▶ [TASK BRIEF]: The following data needs to be repeated exactly, with all images excluded.

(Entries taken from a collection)
═══

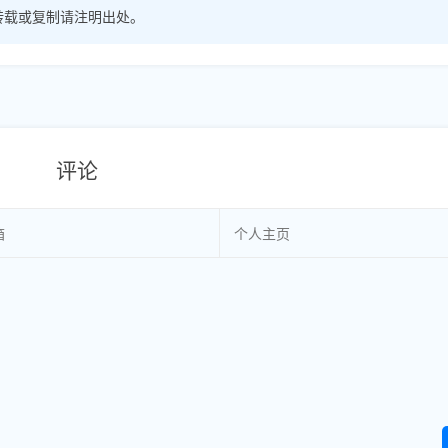
转载或复制请注明出处。
评论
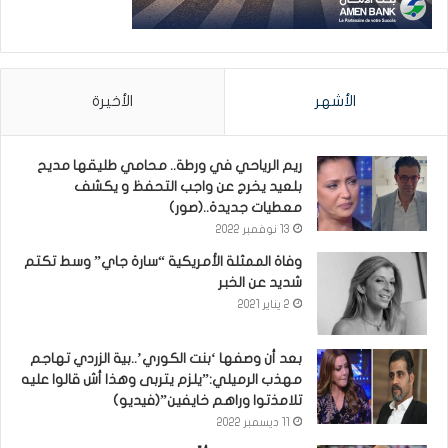
الأشهر
الأخيرة
ريم الرياحي في ورطة.. محامي طليقها مديح
بلعيد يخرج عن واجب التحفظ و يكشف
معطيات جديدة..(صور)
13 نوفمبر 2022
وفاة الممثلة الأمريكية “سارة جاي” وسط تكتم
شديد عن الخبر
2 يناير 2021
بعد أن وصفها ‘بنت الكوري’..بية الزردي تهاجم
مهذب الرميلي:”يلزم يتربى وهذا أش قالوا عليه
تلامذتوا وراهم خايفين”(فيديو)
11 ديسمبر 2022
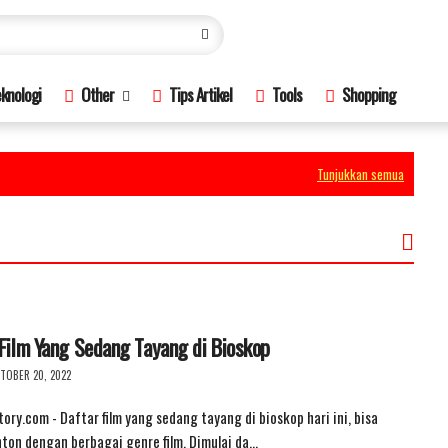
knologi
Other
Tips Artikel
Tools
Shopping
Tunjukkan semua
Film Yang Sedang Tayang di Bioskop
TOBER 20, 2022
ory.com - Daftar film yang sedang tayang di bioskop hari ini, bisa
nton dengan berbagai genre film. Dimulai da…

═══

▶ [OUTPUT OF THE EXERCISE]:
转载或复制请注明出处。
评论
الأشهر
الأخيرة
ريم الرياحي في ورطة.. محامي طليقها مديح
بلعيد يخرج عن واجب التحفظ و يكشف
معطيات جديدة..(صور)
13 نوفمبر 2022
وفاة الممثلة الأمريكية “سارة جاي” وسط تكتم
شديد عن الخبر
2 يناير 2021
بعد أن وصفها ‘بنت الكوري’..بية الزردي تهاجم
مهذب الرميلي:”يلزم يتربى وهذا أش قالوا عليه
تلامذتوا وراهم خايفين”(فيديو)
11 ديسمبر 2022
knologi
Other
Tips Artikel
Tools
Shopping
Tunjukkan semua
Film Yang Sedang Tayang di Bioskop
TOBER 20, 2022
ory.com - Daftar film yang sedang tayang di bioskop hari ini, bisa
nton dengan berbagai genre film. Dimulai da…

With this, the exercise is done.